The Congressional Budget Office issued its annual long-term outlook for federal finances, and the overall message is simple: The problem of deficits and fast-rising debt is large, if anything even larger than the official forecast implies.

The challenge isn't impossible to fix, the CBO said. But delay will only make the problems worse.

Many members of Congress are already trying to address the issue, with bipartisan talks chaired by Vice President Joe Biden continuing this week. The goal is to reach consensus on a plan to raise the debt limit while also significantly reducing future federal deficits.

It's getting toward crunch time in those deficit talks, with both sides pressing to find as much as $2.4 trillion in deficit reduction (spread over the next decade), by early July. Congress needs to draft legislation and approve it by early August to avoid having the Treasury run out of cash.

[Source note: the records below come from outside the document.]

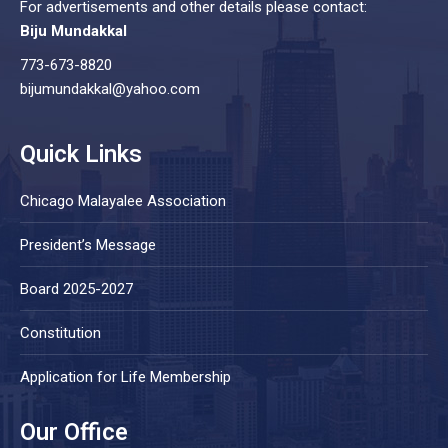
For advertisements and other details please contact:
Biju Mundakkal
773-673-8820
bijumundakkal@yahoo.com
Quick Links
Chicago Malayalee Association
President’s Message
Board 2025-2027
Constitution
Application for Life Membership
Our Office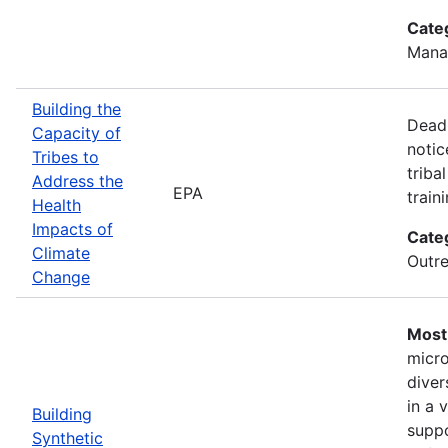
Cate
Mana
Building the
Deadl
Capacity of
notic
Tribes to
triba
Address the
EPA
train
Health
Impacts of
Cate
Climate
Outre
Change
Most 
micro
diver
in a 
Building
suppo
Synthetic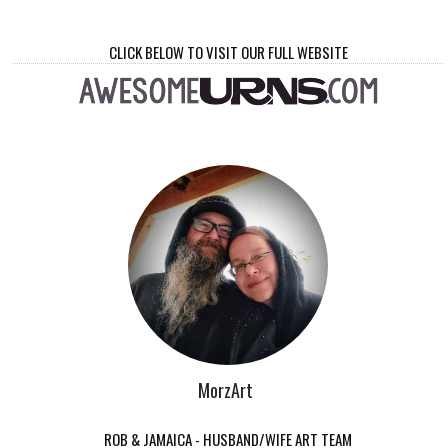
CLICK BELOW TO VISIT OUR FULL WEBSITE
MorzArt
ROB & JAMAICA - HUSBAND/WIFE ART TEAM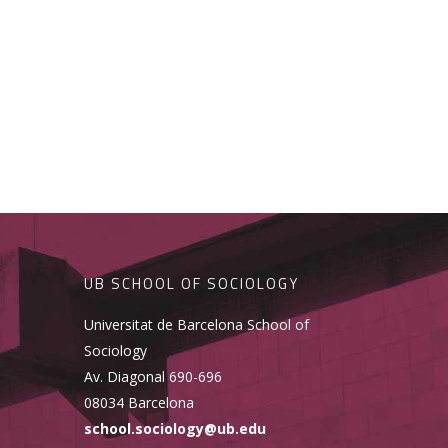
UB SCHOOL OF SOCIOLOGY
Universitat de Barcelona School of
Sociology
Av. Diagonal 690-696
08034 Barcelona
school.sociology@ub.edu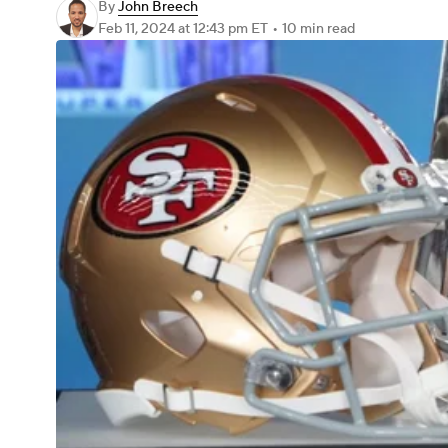
By
John Breech
Feb 11, 2024
at 12:43 pm ET
•
10 min read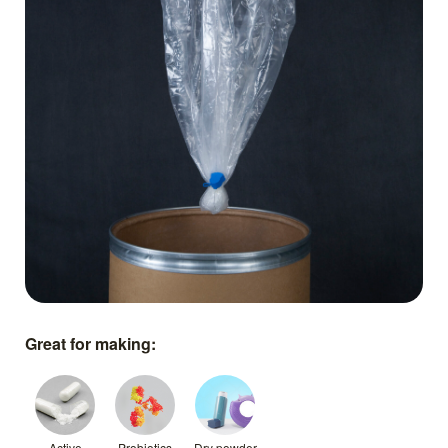
Great for making:
Active
Probiotics
Dry powder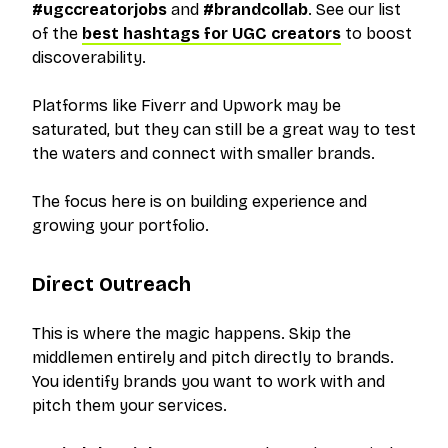
#ugccreatorjobs
and
#brandcollab
. See our list
of the
best hashtags for UGC creators
to boost
discoverability.
Platforms like Fiverr and Upwork may be
saturated, but they can still be a great way to test
the waters and connect with smaller brands.
The focus here is on building experience and
growing your portfolio.
Direct Outreach
This is where the magic happens. Skip the
middlemen entirely and pitch directly to brands.
You identify brands you want to work with and
pitch them your services.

Headed the wrong direction

Although the CBO's basic story line isn't new, this year's report finds that the outlook for the national debt now looks a bit worse than it did a year ago.

"By the end of this year, CBO projects, federal debt will reach roughly 70 percent of gross domestic product (GDP) – the highest percentage since shortly after World War II," Douglas Elmendorf, the director of the nonpartisan agency, said in a blog post accompanying the report. And "with the aging of the population and growing health care costs, the budget outlook, for both the coming decade and beyond, is daunting."